20㎏の重りを上げたり下げたりするって作業負荷が高いですよ。

腰を痛める可能性高いですよ。

そもそも標準重量を現場に持ち込むだけでも大変ですよ。

  • 腰を痛めないように作業性を緩和する設備はありますか?
  • 現場に標準重量を持ち込むための昇降設備は準備していますか?
  • 現場に標準重量を置くスペースはありますか?
  • 高温高所に対する対策は取っていますか?

考えるべきことは多いです。

運転員の使い方

運転員がロードセルを使うかどうかも確認ポイントです。

  • 運転員が校正や確認作業のために秤を使うことはありませんか?

これは運転員が校正作業者とは違うという視点で見ています。

校正作業者のように筋肉が発達している運転員ばかりではありません。

腰を痛める可能性は運転員の方が遥かに高いです。

毎バッチ標準重量を載せるというようなプラント運転方法を取るケースもありますので、作業性を楽にするような構成は考えておきたいですね。

ロードセル上に標準重量を載せる台を設けて、そのすぐ近くで力学的に縁を切った場所に標準重量を置いておき、使う時は少し横にずらすだけ。

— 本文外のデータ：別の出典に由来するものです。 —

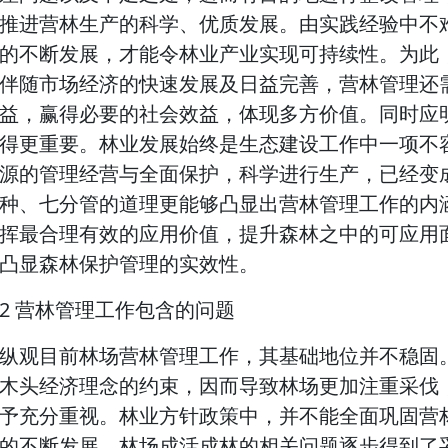
推进营林生产的科学、优质发展。由实践经验中不
的不断发展，才能令林业产业实现可持续性。为此
伴随市场经济的快速发展及日益完善，营林管理还
益，赢得必要的社会效益，体现多方价值。同时应
得更重要。林业发展始终是生态建设工作中一项不
源的管理经营与全面保护，科学进行生产，已经变
种、七分管的道理更能够凸显出营林管理工作的内
挥最合理有效的应用价值，提升森林之中的可应用
凸显森林保护管理的实效性。
2 营林管理工作包含的问题
纵观目前林场营林管理工作，其基础地位并不稳固
木头经济理念的约束，因而导致林场更加注重采伐
予充分重视。林业方针政策中，并不能全面巩固营
的不断发展，林场成活成林的相关问题逐步得到了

こんな風に作業性をちょっとでも楽にすることは考えられます。

良く使う台は腐食や劣化を考慮して、鉄製ではなくステンレス製にしておきたいですね。この辺も考えるべきポイントです。

最後に

ロードセル設計で考えたい補足事項を紹介しました。

秤量・精度などのスペック設計は大事ですが、それだけでなく校正・傾き・運転員の使い方などのフィールド設計がおろそかにしがちです。

計装だけでなく機械・土建との共同設計ですのでよく協議しましょう。

この記事が皆さんのお役に立てれば嬉しいです。